His problem appears to be the cartidges are creeping forward ..... a block behind would have them start in a forward position ..... foward seems to be "bad" for feeding in his rifle.... How is putting the block at the back going to help?

How much more taper do the Mauser cases have than the .308 based ones?
 
Taper per inch of length from SAAMI drawings:

Code:
7mm Mauser:  0.0273 in/in
8mm Mauser:  0.0239 in/in
30-06/270 W: 0.0165 in/in
308 W/243 W: 0.0120 in/in

The above is why a .308 won't chamber in a .30-06 without enough push to chamber-size the front of the .308 Shoulder down. (Though I have seen it done, and see the neck-less case that returned from the firing.
 
There are two ways I have used to solve problems of this nature:
1- silver solder a piece of steel wire/welding rod to the inside of the magazine box on each side directly in front of where the cartridge's shoulder would sit. This will keep the cartridges from moving forward while in the magazine from either recoil or friction from cartridges above them.
OR
2- make a spacer and place it at the back of the magazine box to move the cartridges forward. This keeps the cartridges stacked up straight and eliminates the staggering of the rounds that allows the upper cartridges to nosedive and jam.
 
Scorch:An Old Master told me to use a cotter key for the solder-in trick.Nice flat side for the solder joint.His name was Ben.

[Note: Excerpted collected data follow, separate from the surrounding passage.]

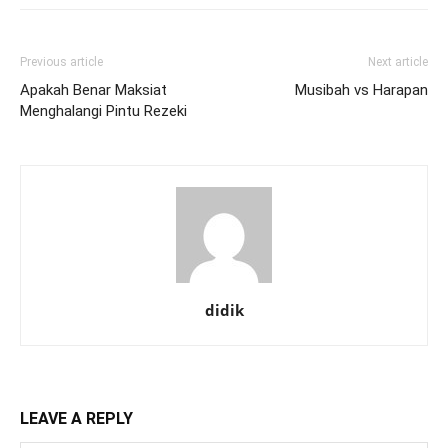
Previous article
Next article
Apakah Benar Maksiat
Musibah vs Harapan
Menghalangi Pintu Rezeki
didik
LEAVE A REPLY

On the mag stack thing,ideally the mag box width /taper is such that the cases will stack as an equilateral triangle at both the casehead and the shoulder.

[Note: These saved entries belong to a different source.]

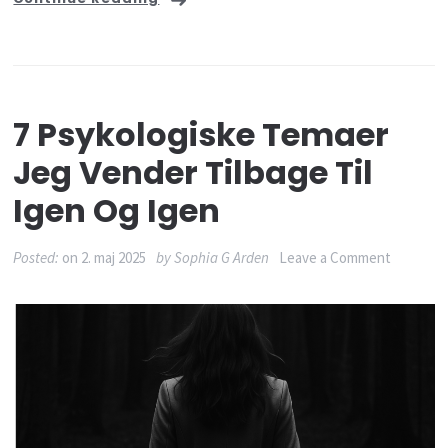
stærke
7 Psykologiske Temaer
Jeg Vender Tilbage Til
Igen Og Igen
on
Posted:
on
2. maj 2025
by
Sophia G Arden
Leave a Comment
7
psykolog
temaer
jeg
vender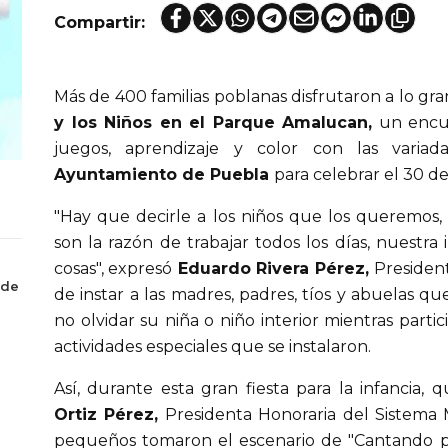
Compartir:
Más de 400 familias poblanas disfrutaron a lo gr
y los Niños en el Parque Amalucan,
un encue
juegos, aprendizaje y color con las variad
Ayuntamiento de Puebla
para celebrar el 30 de 
"Hay que decirle a los niños que los queremo
son la razón de trabajar todos los días, nuestra 
cosas", expresó
Eduardo Rivera Pérez,
Presiden
 de
de instar a las madres, padres, tíos y abuelas q
no olvidar su niña o niño interior mientras parti
actividades especiales que se instalaron.
Así, durante esta gran fiesta para la infancia
Ortiz Pérez,
Presidenta Honoraria del Sistema 
pequeños tomaron el escenario de "Cantando po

It has been my experience putting a 308/243 in a mauser box that,due to the straighter case,the shoulder will stack to a tight triangle between the box.follower,and rails while while back at the case head,the stack is loose.Its not tight up against the rails,and the brass at the case head sags down.

Then the bolt coming forward over rides the case head,but digs into the case body,crushing the case as it pushes the cartridge forward.The case head is not on the bolt face,its under the bolt,and the bullet/neck are jammed into the feed ramp.

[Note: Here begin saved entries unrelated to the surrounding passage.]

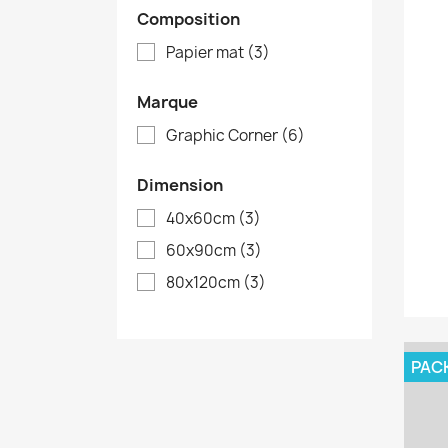
Composition
Papier mat
(3)
Marque
Graphic Corner
(6)
Dimension
40x60cm
(3)
60x90cm
(3)
80x120cm
(3)
PAC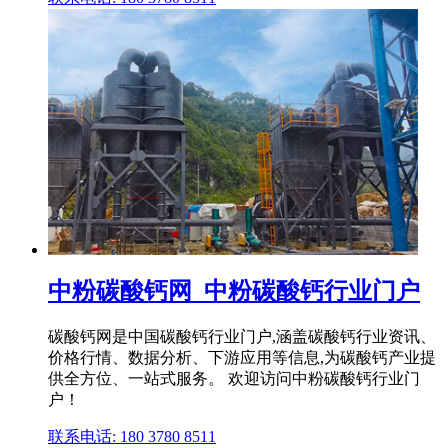
中粉碳酸钙网_中粉碳酸钙行业门户
碳酸钙网是中国碳酸钙行业门户,涵盖碳酸钙行业资讯、
价格行情、数据分析、下游应用等信息,为碳酸钙产业提
供全方位、一站式服务。 欢迎访问中粉碳酸钙行业门
户！
联系电话: 180 3780 8511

You don't have this option,but,IMO,the best way to put a.243 in a Mauser is to use a 6mm Rem chambering reamer and make it into a necked down 7x57 Mauser(which is what the 6mm R is)

They really should alter the mag box to be a little wider at the shoulder for the .308 cartridge family to stack properly if they are going to chamber these cartridges in a Mauser.

I'd have to do some number figuring to see how much material would need to be milled off the boxwall to make a Mauser box correct for a .308 parent case.
 
Appreciate the replies guys. Some good ideas to follow through on. I also found this thread: http://thefiringline.com/forums/showthread.php?t=388790
Looking at it, it appears clear that it had a block in the back of the magazine box that had been removed (perhaps taken in an out a few times per wear marks). It may be a combination of things. It does seem to cycle better if the top cartridge is to the far back, but the follower sits forward in the box. The spring also seems a bit weak to me, relative to my other bolt action long guns.

I picked this rifle up several years ago with a Weaver scope, for a great price, but just haven't done much with it. It is in beautiful shape and my understanding that these older ones that were still made in England were fairly accurate. I will get to work on it and see if I can get this problem fixed.
 
I do not recommend this as a permanent,or even temporary fix,but for an experimental remedy,try degreasing the rear mag box metal and double stick taping a thin wood strip in place.Screen molding or a bit off a yardstick or? whatever is a good thickness.
See if it solves the problem,and you can follow up with something well made.